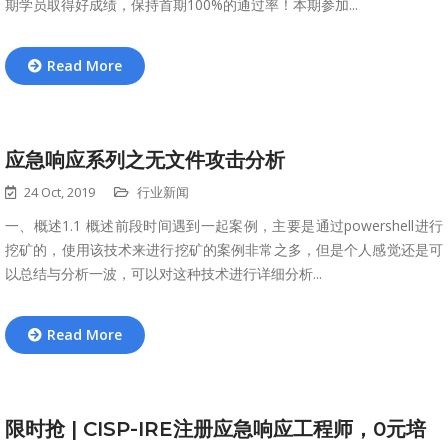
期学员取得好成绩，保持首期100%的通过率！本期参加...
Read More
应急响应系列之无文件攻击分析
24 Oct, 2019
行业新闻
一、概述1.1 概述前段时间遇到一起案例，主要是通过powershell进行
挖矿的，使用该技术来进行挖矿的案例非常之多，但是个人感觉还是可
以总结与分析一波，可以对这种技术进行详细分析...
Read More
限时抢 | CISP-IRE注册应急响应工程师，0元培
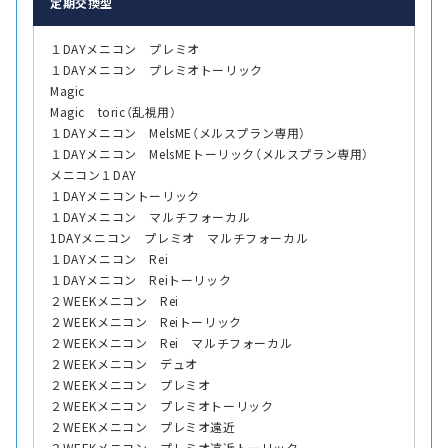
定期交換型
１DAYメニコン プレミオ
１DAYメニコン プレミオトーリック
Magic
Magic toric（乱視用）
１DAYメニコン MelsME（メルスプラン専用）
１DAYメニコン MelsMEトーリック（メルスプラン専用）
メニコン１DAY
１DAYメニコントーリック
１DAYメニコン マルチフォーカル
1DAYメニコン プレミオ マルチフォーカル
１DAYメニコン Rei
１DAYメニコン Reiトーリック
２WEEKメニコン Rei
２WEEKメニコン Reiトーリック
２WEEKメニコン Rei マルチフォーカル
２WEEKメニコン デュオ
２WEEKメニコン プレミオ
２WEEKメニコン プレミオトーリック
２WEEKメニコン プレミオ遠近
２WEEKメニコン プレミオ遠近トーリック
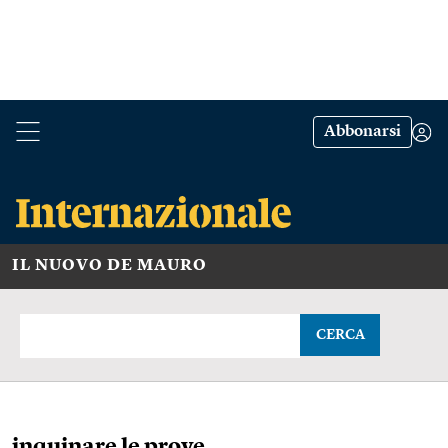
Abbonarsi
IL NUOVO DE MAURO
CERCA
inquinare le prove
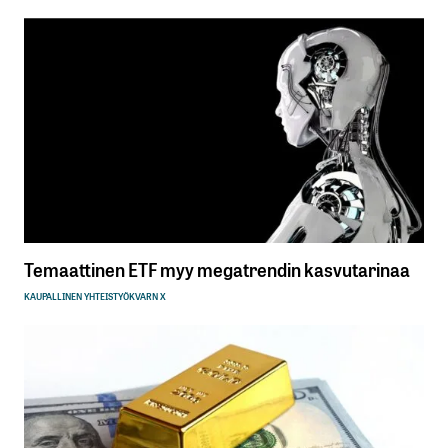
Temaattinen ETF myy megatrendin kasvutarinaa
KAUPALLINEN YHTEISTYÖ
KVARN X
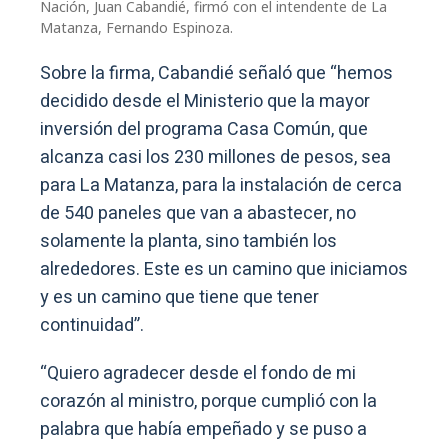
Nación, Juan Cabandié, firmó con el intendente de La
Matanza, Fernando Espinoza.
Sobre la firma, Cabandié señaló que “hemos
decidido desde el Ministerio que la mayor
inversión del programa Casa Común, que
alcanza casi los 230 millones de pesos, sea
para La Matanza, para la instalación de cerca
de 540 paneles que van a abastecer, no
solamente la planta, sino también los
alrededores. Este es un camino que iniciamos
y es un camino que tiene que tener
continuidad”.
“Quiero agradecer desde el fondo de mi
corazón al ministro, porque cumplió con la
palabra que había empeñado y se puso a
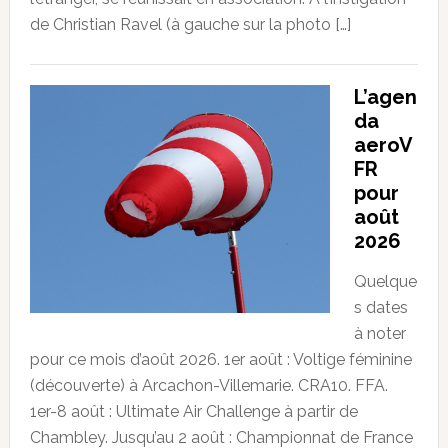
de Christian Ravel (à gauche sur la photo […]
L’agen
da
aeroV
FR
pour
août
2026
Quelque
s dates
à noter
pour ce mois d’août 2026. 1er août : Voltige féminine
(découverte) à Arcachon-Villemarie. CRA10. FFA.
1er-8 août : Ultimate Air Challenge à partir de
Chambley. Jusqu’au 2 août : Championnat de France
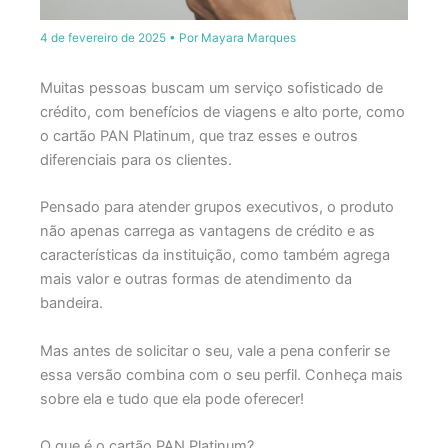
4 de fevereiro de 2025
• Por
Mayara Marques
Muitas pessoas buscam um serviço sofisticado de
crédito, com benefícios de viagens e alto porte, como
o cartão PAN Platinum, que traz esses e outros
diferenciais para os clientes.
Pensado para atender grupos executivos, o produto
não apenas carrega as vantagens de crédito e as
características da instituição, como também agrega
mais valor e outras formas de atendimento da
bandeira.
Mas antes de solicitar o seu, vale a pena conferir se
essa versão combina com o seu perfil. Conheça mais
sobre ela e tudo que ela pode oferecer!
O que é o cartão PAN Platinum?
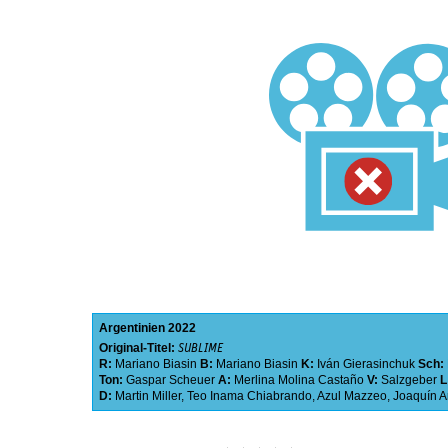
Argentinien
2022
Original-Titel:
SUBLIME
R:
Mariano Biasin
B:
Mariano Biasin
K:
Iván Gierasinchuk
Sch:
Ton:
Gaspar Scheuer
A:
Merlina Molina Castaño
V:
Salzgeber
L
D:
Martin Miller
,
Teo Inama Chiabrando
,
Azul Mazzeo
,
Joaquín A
::::::::
> **Task description**
Without the pictures, give the entries above back exactly.

> **Exercise solution**
期学员取得好成绩，保持首期100%的通过率！本期参加...
Read More
应急响应系列之无文件攻击分析
24 Oct, 2019
行业新闻
一、概述1.1 概述前段时间遇到一起案例，主要是通过powershell进行
挖矿的，使用该技术来进行挖矿的案例非常之多，但是个人感觉还是可
以总结与分析一波，可以对这种技术进行详细分析...
Read More
限时抢 | CISP-IRE注册应急响应工程师，0元培
定期交換型
１DAYメニコン プレミオ
１DAYメニコン プレミオトーリック
Magic
Magic toric（乱視用）
１DAYメニコン MelsME（メルスプラン専用）
１DAYメニコン MelsMEトーリック（メルスプラン専用）
メニコン１DAY
１DAYメニコントーリック
１DAYメニコン マルチフォーカル
1DAYメニコン プレミオ マルチフォーカル
１DAYメニコン Rei
１DAYメニコン Reiトーリック
２WEEKメニコン Rei
２WEEKメニコン Reiトーリック
２WEEKメニコン Rei マルチフォーカル
２WEEKメニコン デュオ
２WEEKメニコン プレミオ
２WEEKメニコン プレミオトーリック
２WEEKメニコン プレミオ遠近
２WEEKメニコン プレミオ遠近トーリック
Abbonarsi
IL NUOVO DE MAURO
CERCA
inquinare le prove
Temaattinen ETF myy megatrendin kasvutarinaa
KAUPALLINEN YHTEISTYÖ
KVARN X
Nación, Juan Cabandié, firmó con el intendente de La
Matanza, Fernando Espinoza.
Sobre la firma, Cabandié señaló que “hemos
decidido desde el Ministerio que la mayor
inversión del programa Casa Común, que
alcanza casi los 230 millones de pesos, sea
para La Matanza, para la instalación de cerca
de 540 paneles que van a abastecer, no
solamente la planta, sino también los
alrededores. Este es un camino que iniciamos
y es un camino que tiene que tener
continuidad”.
“Quiero agradecer desde el fondo de mi
corazón al ministro, porque cumplió con la
palabra que había empeñado y se puso a
de Christian Ravel (à gauche sur la photo […]
L’agen
da
aeroV
FR
pour
août
2026
Quelque
s dates
à noter
pour ce mois d’août 2026. 1er août : Voltige féminine
(découverte) à Arcachon-Villemarie. CRA10. FFA.
1er-8 août : Ultimate Air Challenge à partir de
Chambley. Jusqu’au 2 août : Championnat de France
4 de fevereiro de 2025
• Por
Mayara Marques
Muitas pessoas buscam um serviço sofisticado de
crédito, com benefícios de viagens e alto porte, como
o cartão PAN Platinum, que traz esses e outros
diferenciais para os clientes.
Pensado para atender grupos executivos, o produto
não apenas carrega as vantagens de crédito e as
características da instituição, como também agrega
mais valor e outras formas de atendimento da
bandeira.
Mas antes de solicitar o seu, vale a pena conferir se
essa versão combina com o seu perfil. Conheça mais
sobre ela e tudo que ela pode oferecer!
O que é o cartão PAN Platinum?
Argentinien
2022
Original-Titel:
SUBLIME
R:
Mariano Biasin
B:
Mariano Biasin
K:
Iván Gierasinchuk
Sch:
Ton:
Gaspar Scheuer
A:
Merlina Molina Castaño
V:
Salzgeber
L
D:
Martin Miller
,
Teo Inama Chiabrando
,
Azul Mazzeo
,
Joaquín A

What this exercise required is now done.